Trooping Along

Today I’m going to give you a glimpse into what lexicographers do. (They’re the professionals who add, delete, and edit dictionary definitions.)

One recent Saturday morning before the Russian invasion of Ukraine, I heard a startling remark during an MSNBC conversation between host Ali Velshi and journalist Erin Laughlin. Laughlin was saying that “So far, not a single Russian troop has been seen.”

I heard English change, right there on my TV. For some years now the word troop has been acquiring a new meaning and usage. I’m sure that lexicographers were very interested in that MSNBC broadcast!
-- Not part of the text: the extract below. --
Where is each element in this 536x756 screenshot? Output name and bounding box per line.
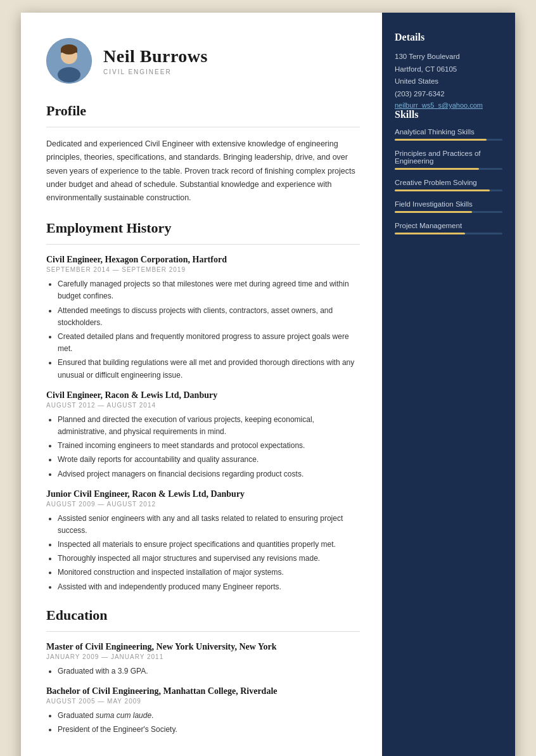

Here’s what I mean. When I was growing up, troop always referred to a group of soldiers or Girl Scouts or Boy Scouts. I belonged to Girl Scout Troop 4 in Bethpage, New York. Sometimes several troops would get together for an activity. Five troops might include 50 or 60 Girl Scouts.

Nowadays, though, troops means “soldiers.” For example, here’s an excerpt from the December 15 New York Times. The subject is the American military withdrawal from Iraq:

Although Thursday’s ceremony represented the official end of the war, the military still has two bases in Iraq and roughly 4,000 troops, including several hundred who attended the ceremony. At the height of the war in 2007, there were 505 bases and more than 170,000 troops.

That 170,000 troops means 170,000 soldiers.

What’s so exciting (or disturbing, depending on your point of view) is that Erin Laughlin used troop as a singular word to mean “one soldier”: “not a single Russian troop has been seen.” That’s new! I haven’t heard anyone else use “one troop” that way. (Back in 1955, we would have thought she meant “not a single Russian military unit has been seen.”)

I can guarantee that Erin Laughlin’s remark was recorded and noted in a vocabulary log. If many more people start using troop that way, eventually we’ll get a new dictionary entry.

And that, folks, is how dictionaries are updated.